## Dataset extract
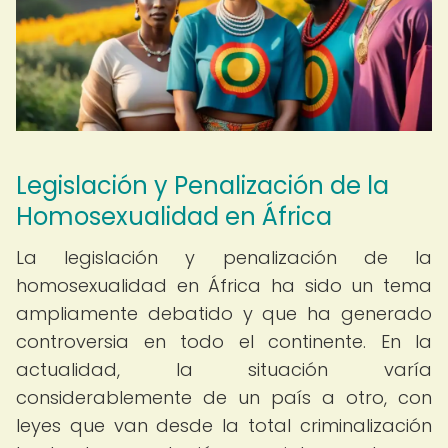
Legislación y Penalización de la
Homosexualidad en África
La legislación y penalización de la
homosexualidad en África ha sido un tema
ampliamente debatido y que ha generado
controversia en todo el continente. En la
actualidad, la situación varía
considerablemente de un país a otro, con
leyes que van desde la total criminalización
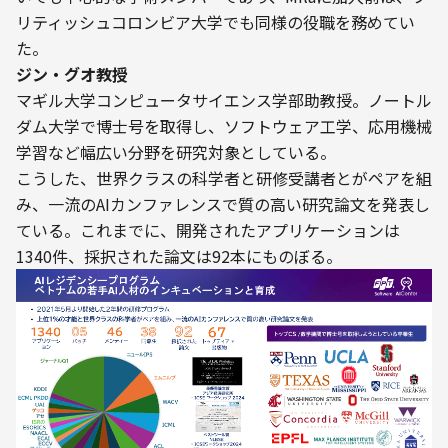
リティッシュコロンビア大学でも同様の役職を務めてい
た。
ジン・グオ教授
マギル大学コンピュータサイエンス学部助教授。ノートル
ダム大学で博士号を取得し、ソフトウェア工学、応用機械
学習など幅広い分野を研究対象としている。
こうした、世界クラスの科学者と研修受講者とがペアを組
み、一流のAIカンファレンスで質の高い研究論文を発表し
ている。これまでに、開発されたアプリケーションは
1340件、採択された論文は92本にものぼる。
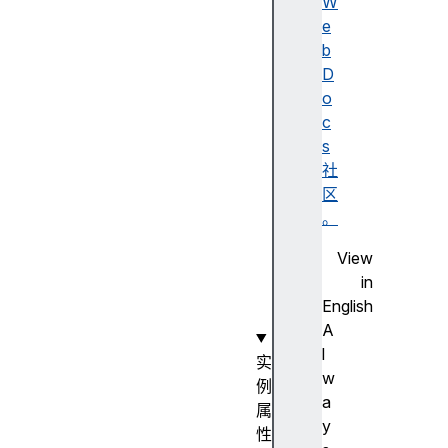
a
W
v
e
i
b
g
D
a
o
t
c
e
s
E
社
v
区
e
。
n
View
t
in
(
English
)
A
l
实
w
例
a
属
y
性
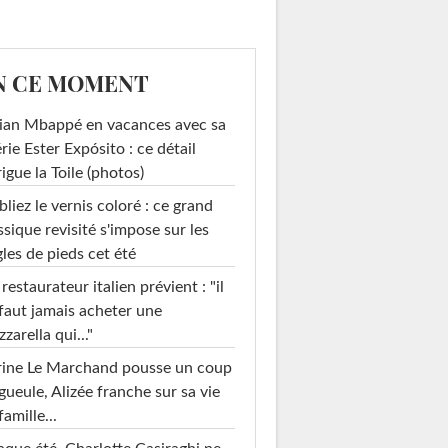
N CE MOMENT
ian Mbappé en vacances avec sa
rie Ester Expósito : ce détail
rigue la Toile (photos)
liez le vernis coloré : ce grand
ssique revisité s'impose sur les
les de pieds cet été
restaurateur italien prévient : "il
faut jamais acheter une
zarella qui..."
rine Le Marchand pousse un coup
gueule, Alizée franche sur sa vie
famille...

## Exercise brief
Start with the line with "homosexualidad en África ha sido un tema" in the listing above and stop after the line with "rigue la Toile (photos)". Write out exactly the lines in that stretch and no others, without pictures.

## Result of the exercise
homosexualidad en África ha sido un tema
ampliamente debatido y que ha generado
controversia en todo el continente. En la
actualidad, la situación varía
considerablemente de un país a otro, con
leyes que van desde la total criminalización
リティッシュコロンビア大学でも同様の役職を務めてい
た。
ジン・グオ教授
マギル大学コンピュータサイエンス学部助教授。ノートル
ダム大学で博士号を取得し、ソフトウェア工学、応用機械
学習など幅広い分野を研究対象としている。
こうした、世界クラスの科学者と研修受講者とがペアを組
み、一流のAIカンファレンスで質の高い研究論文を発表し
ている。これまでに、開発されたアプリケーションは
1340件、採択された論文は92本にものぼる。
a
W
v
e
i
b
g
D
a
o
t
c
e
s
E
社
v
区
e
。
n
View
t
in
(
English
)
A
l
实
w
例
a
属
y
性
N CE MOMENT
ian Mbappé en vacances avec sa
rie Ester Expósito : ce détail
rigue la Toile (photos)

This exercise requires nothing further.